Problem to work on
Your answer should hold the data exactly as given, minus any picture.

The input
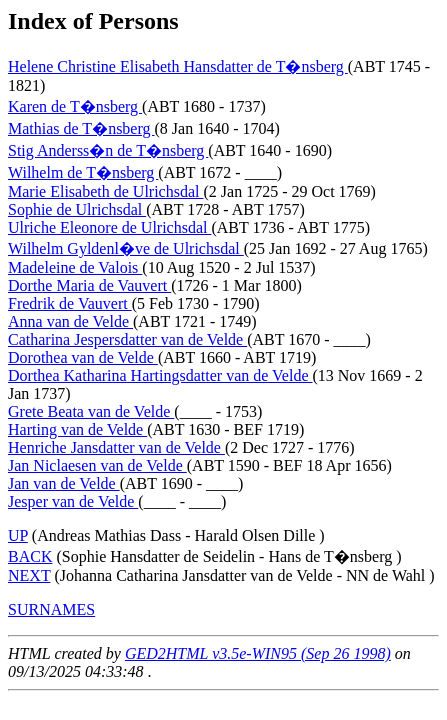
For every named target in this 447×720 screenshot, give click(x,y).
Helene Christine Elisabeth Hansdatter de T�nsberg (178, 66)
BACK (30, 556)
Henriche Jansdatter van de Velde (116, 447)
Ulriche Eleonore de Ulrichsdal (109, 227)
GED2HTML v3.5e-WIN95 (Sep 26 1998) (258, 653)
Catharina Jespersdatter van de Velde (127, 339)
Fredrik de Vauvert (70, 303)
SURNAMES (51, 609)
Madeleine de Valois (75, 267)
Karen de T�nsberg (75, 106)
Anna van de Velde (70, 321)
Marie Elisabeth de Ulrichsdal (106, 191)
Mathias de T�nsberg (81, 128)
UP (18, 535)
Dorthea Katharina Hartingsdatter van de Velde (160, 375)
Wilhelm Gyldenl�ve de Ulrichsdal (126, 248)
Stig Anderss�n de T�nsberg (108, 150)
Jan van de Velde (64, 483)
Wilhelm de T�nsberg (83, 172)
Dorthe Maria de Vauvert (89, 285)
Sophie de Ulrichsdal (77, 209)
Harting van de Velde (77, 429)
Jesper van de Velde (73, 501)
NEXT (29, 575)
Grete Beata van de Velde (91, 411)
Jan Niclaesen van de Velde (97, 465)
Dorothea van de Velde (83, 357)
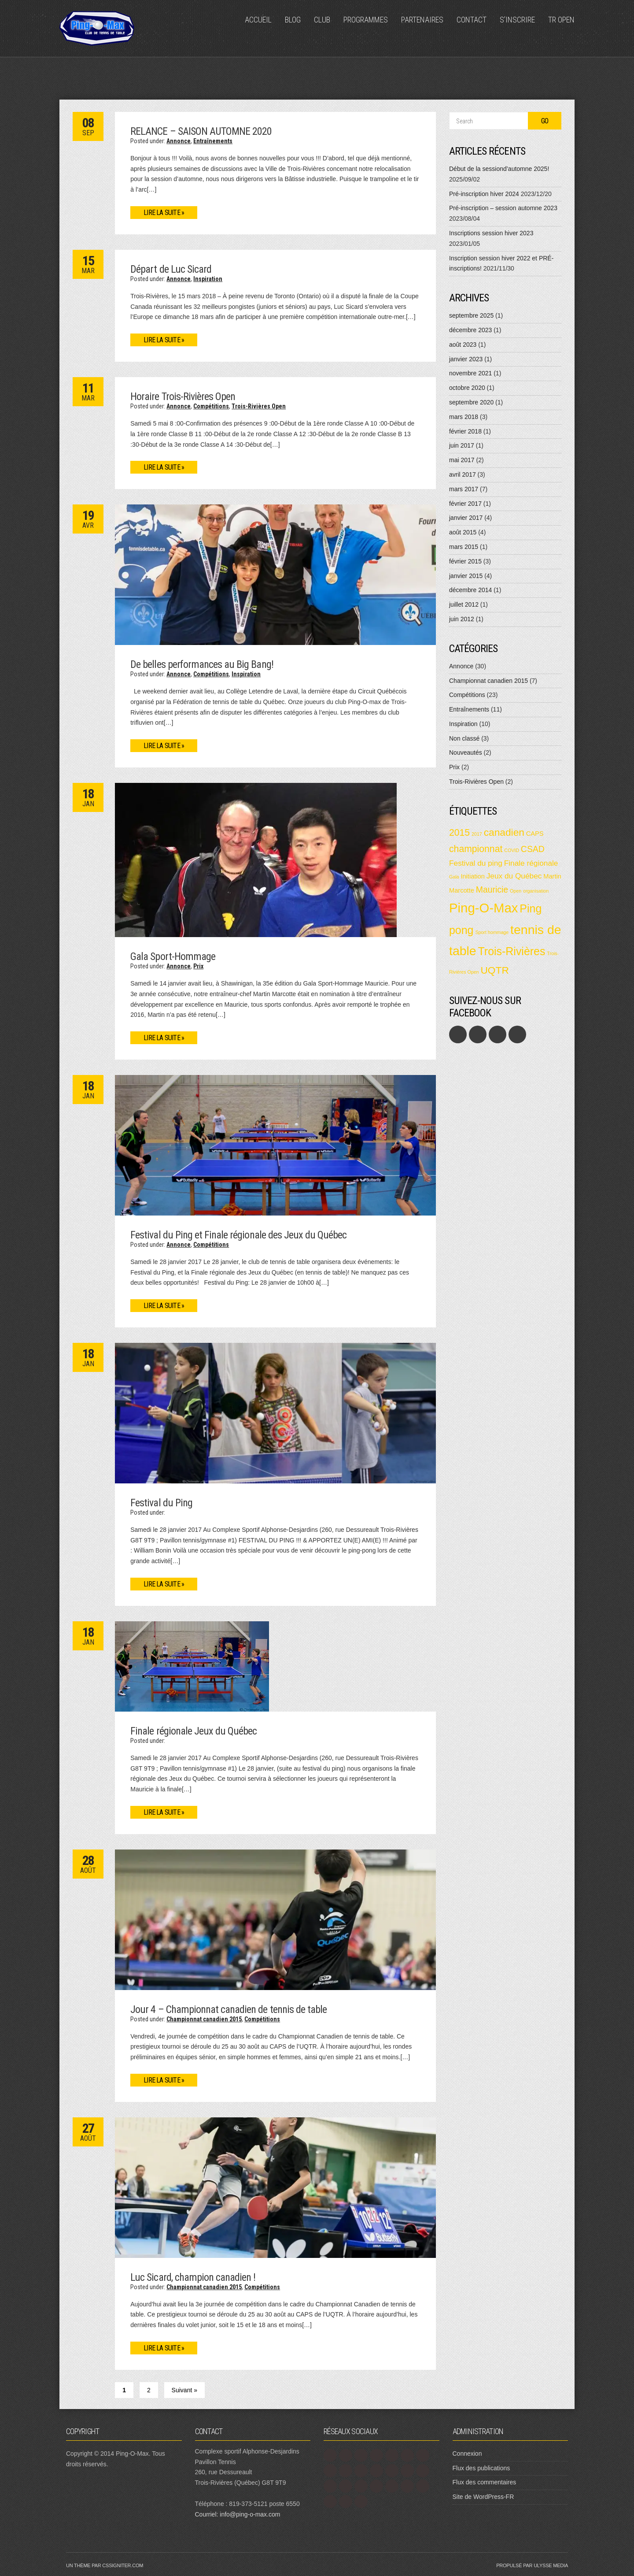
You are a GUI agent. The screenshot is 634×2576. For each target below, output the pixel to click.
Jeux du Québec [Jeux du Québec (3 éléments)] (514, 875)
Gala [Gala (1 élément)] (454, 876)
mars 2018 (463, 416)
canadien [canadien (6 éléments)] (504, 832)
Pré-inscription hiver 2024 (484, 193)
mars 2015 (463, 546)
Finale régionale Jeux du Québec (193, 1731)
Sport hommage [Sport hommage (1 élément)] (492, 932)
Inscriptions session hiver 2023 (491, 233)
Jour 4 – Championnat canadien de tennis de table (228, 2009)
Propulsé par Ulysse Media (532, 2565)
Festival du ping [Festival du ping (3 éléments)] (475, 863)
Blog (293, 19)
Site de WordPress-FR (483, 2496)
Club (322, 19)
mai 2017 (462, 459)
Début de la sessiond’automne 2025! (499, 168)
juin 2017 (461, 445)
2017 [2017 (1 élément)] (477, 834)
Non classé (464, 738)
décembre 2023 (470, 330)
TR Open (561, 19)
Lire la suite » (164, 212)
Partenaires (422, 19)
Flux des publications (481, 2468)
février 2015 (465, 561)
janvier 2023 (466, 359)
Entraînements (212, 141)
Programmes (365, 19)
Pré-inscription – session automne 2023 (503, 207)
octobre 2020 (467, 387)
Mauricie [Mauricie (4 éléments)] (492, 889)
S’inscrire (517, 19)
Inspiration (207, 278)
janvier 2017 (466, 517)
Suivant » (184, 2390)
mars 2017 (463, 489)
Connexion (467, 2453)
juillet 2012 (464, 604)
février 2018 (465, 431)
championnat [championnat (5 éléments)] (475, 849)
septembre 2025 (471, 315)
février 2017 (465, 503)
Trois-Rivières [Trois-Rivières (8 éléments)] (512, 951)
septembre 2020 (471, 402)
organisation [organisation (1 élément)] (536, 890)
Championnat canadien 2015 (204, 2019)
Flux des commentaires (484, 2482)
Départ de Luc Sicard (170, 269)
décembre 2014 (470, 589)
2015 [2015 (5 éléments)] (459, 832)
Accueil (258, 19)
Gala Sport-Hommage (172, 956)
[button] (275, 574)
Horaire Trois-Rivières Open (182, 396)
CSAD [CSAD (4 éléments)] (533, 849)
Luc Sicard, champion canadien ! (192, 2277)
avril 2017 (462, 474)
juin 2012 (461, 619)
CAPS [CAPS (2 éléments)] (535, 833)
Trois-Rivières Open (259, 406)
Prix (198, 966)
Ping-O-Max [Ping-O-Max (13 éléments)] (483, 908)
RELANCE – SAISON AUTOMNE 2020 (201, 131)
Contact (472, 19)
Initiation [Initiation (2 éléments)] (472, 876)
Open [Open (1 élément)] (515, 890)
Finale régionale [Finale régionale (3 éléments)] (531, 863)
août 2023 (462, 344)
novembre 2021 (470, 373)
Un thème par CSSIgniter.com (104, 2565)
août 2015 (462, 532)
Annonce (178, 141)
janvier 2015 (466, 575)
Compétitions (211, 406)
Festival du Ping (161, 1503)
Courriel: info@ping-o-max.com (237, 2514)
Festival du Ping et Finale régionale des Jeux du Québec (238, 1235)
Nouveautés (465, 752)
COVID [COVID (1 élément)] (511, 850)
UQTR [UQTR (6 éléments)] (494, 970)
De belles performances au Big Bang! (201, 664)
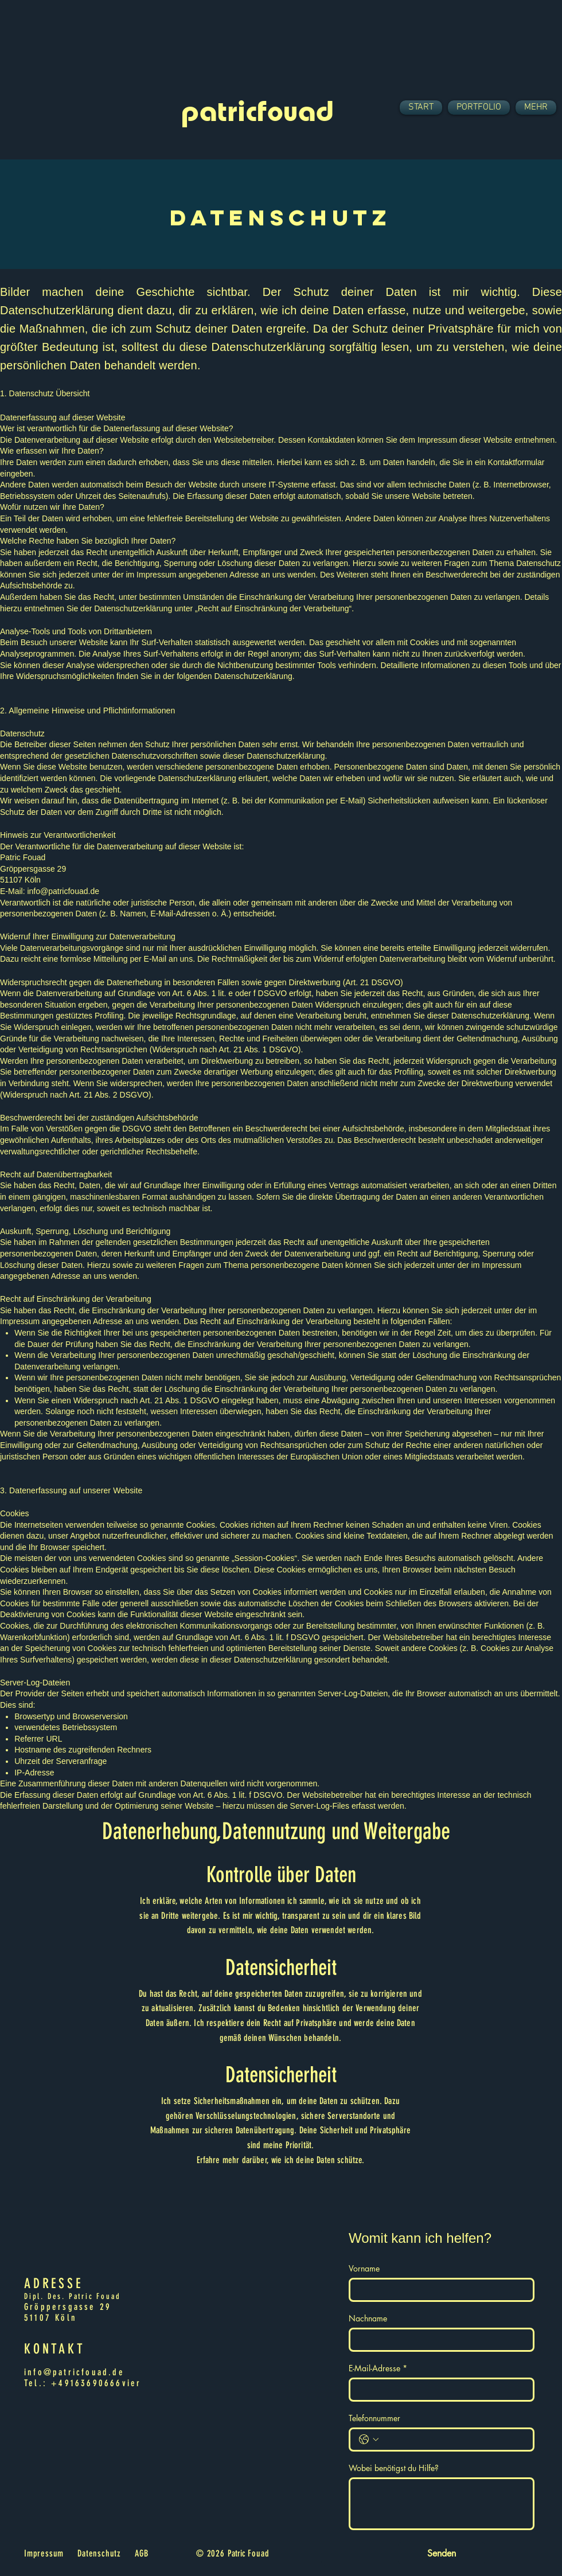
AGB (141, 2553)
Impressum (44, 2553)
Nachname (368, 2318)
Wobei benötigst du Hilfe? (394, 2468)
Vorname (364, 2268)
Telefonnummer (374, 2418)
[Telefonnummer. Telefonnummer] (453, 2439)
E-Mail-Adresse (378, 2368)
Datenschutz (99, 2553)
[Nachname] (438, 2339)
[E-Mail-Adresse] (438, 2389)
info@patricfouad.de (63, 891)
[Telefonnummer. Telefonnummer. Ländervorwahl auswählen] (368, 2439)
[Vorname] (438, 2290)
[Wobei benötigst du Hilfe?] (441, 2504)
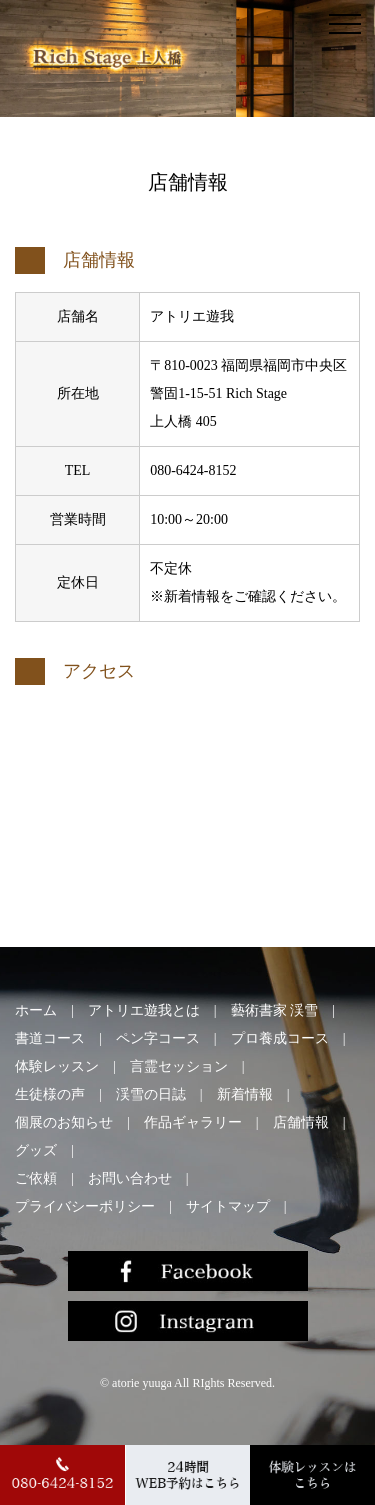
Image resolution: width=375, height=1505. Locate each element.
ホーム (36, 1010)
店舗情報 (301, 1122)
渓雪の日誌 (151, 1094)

Output of the task
For every named target in this 447×720 screenshot, give click(x,y).
Helene Christine Elisabeth Hansdatter de T�nsberg (178, 66)
BACK (30, 556)
Henriche Jansdatter van de Velde (116, 447)
Ulriche Eleonore de Ulrichsdal (109, 227)
GED2HTML v3.5e-WIN95 (Sep 26 1998) (258, 653)
Catharina Jespersdatter van de Velde (127, 339)
Fredrik de Vauvert (70, 303)
SURNAMES (51, 609)
Madeleine de Valois (75, 267)
Karen de T�nsberg (75, 106)
Anna van de Velde (70, 321)
Marie Elisabeth de Ulrichsdal (106, 191)
Mathias de T�nsberg (81, 128)
UP (18, 535)
Dorthea Katharina Hartingsdatter van de Velde (160, 375)
Wilhelm Gyldenl�ve de Ulrichsdal (126, 248)
Stig Anderss�n de T�nsberg (108, 150)
Jan van de Velde (64, 483)
Wilhelm de T�nsberg (83, 172)
Dorthe Maria de Vauvert (89, 285)
Sophie de Ulrichsdal (77, 209)
Harting van de Velde (77, 429)
Jesper van de Velde (73, 501)
NEXT (29, 575)
Grete Beata van de Velde (91, 411)
Jan Niclaesen van de Velde (97, 465)
Dorothea van de Velde (83, 357)
You are a GUI agent. The screenshot is 634×2576. For each target below, output the pixel to click.
Jeux du Québec [Jeux du Québec (3 éléments)] (514, 875)
Gala [Gala (1 élément)] (454, 876)
mars 2018 (463, 416)
canadien [canadien (6 éléments)] (504, 832)
Pré-inscription hiver 2024 (484, 193)
mars 2015 (463, 546)
Finale régionale Jeux du Québec (193, 1731)
Sport hommage [Sport hommage (1 élément)] (492, 932)
Inscriptions session hiver 2023 (491, 233)
Jour 4 – Championnat canadien de tennis de table (228, 2009)
Propulsé par Ulysse Media (532, 2565)
Festival du ping [Festival du ping (3 éléments)] (475, 863)
Blog (293, 19)
Site de WordPress-FR (483, 2496)
Club (322, 19)
mai 2017 (462, 459)
Début de la sessiond’automne 2025! (499, 168)
juin 2017 (461, 445)
2017 [2017 (1 élément)] (477, 834)
Non classé (464, 738)
décembre 2023 (470, 330)
TR Open (561, 19)
Lire la suite » (164, 212)
Partenaires (422, 19)
Flux des publications (481, 2468)
février 2015 (465, 561)
janvier 2023 (466, 359)
Entraînements (212, 141)
Programmes (365, 19)
Pré-inscription – session automne 2023 (503, 207)
octobre 2020 (467, 387)
Mauricie [Mauricie (4 éléments)] (492, 889)
S’inscrire (517, 19)
Inspiration (207, 278)
janvier 2017 (466, 517)
Suivant » (184, 2390)
mars 2017 (463, 489)
Connexion (467, 2453)
juillet 2012 (464, 604)
février 2018 (465, 431)
championnat [championnat (5 éléments)] (475, 849)
septembre 2025 (471, 315)
février 2017 (465, 503)
Trois-Rivières [Trois-Rivières (8 éléments)] (512, 951)
septembre 2020 (471, 402)
organisation [organisation (1 élément)] (536, 890)
Championnat canadien 2015 (204, 2019)
Flux des commentaires (484, 2482)
Départ de Luc Sicard (170, 269)
décembre 2014 (470, 589)
2015 [2015 (5 éléments)] (459, 832)
Accueil (258, 19)
Gala Sport-Hommage (172, 956)
[button] (275, 574)
Horaire Trois-Rivières Open (182, 396)
CSAD [CSAD (4 éléments)] (533, 849)
Luc Sicard, champion canadien ! (192, 2277)
avril 2017 (462, 474)
juin 2012 (461, 619)
CAPS [CAPS (2 éléments)] (535, 833)
Trois-Rivières Open (259, 406)
Prix (198, 966)
Ping-O-Max [Ping-O-Max (13 éléments)] (483, 908)
RELANCE – SAISON AUTOMNE 2020 (201, 131)
Contact (472, 19)
Initiation [Initiation (2 éléments)] (472, 876)
Open [Open (1 élément)] (515, 890)
Finale régionale [Finale régionale (3 éléments)] (531, 863)
août 2023 (462, 344)
novembre 2021 (470, 373)
Un thème par CSSIgniter.com (104, 2565)
août 2015 (462, 532)
Annonce (178, 141)
janvier 2015 (466, 575)
Compétitions (211, 406)
Festival du Ping (161, 1503)
Courriel: info@ping-o-max.com (237, 2514)
Festival du Ping et Finale régionale des Jeux du Québec (238, 1235)
Nouveautés (465, 752)
COVID [COVID (1 élément)] (511, 850)
UQTR [UQTR (6 éléments)] (494, 970)
De belles performances au Big Bang! (201, 664)
AGB (141, 2553)
Impressum (44, 2553)
Nachname (368, 2318)
Wobei benötigst du Hilfe? (394, 2468)
Vorname (364, 2268)
Telefonnummer (374, 2418)
[Telefonnummer. Telefonnummer] (453, 2439)
E-Mail-Adresse (378, 2368)
Datenschutz (99, 2553)
[Nachname] (438, 2339)
[E-Mail-Adresse] (438, 2389)
info@patricfouad.de (63, 891)
[Telefonnummer. Telefonnummer. Ländervorwahl auswählen] (368, 2439)
[Vorname] (438, 2290)
[Wobei benötigst du Hilfe?] (441, 2504)
Image resolution: width=375, height=1505. Locate each element.
ホーム (36, 1010)
店舗情報 (301, 1122)
渓雪の日誌 (151, 1094)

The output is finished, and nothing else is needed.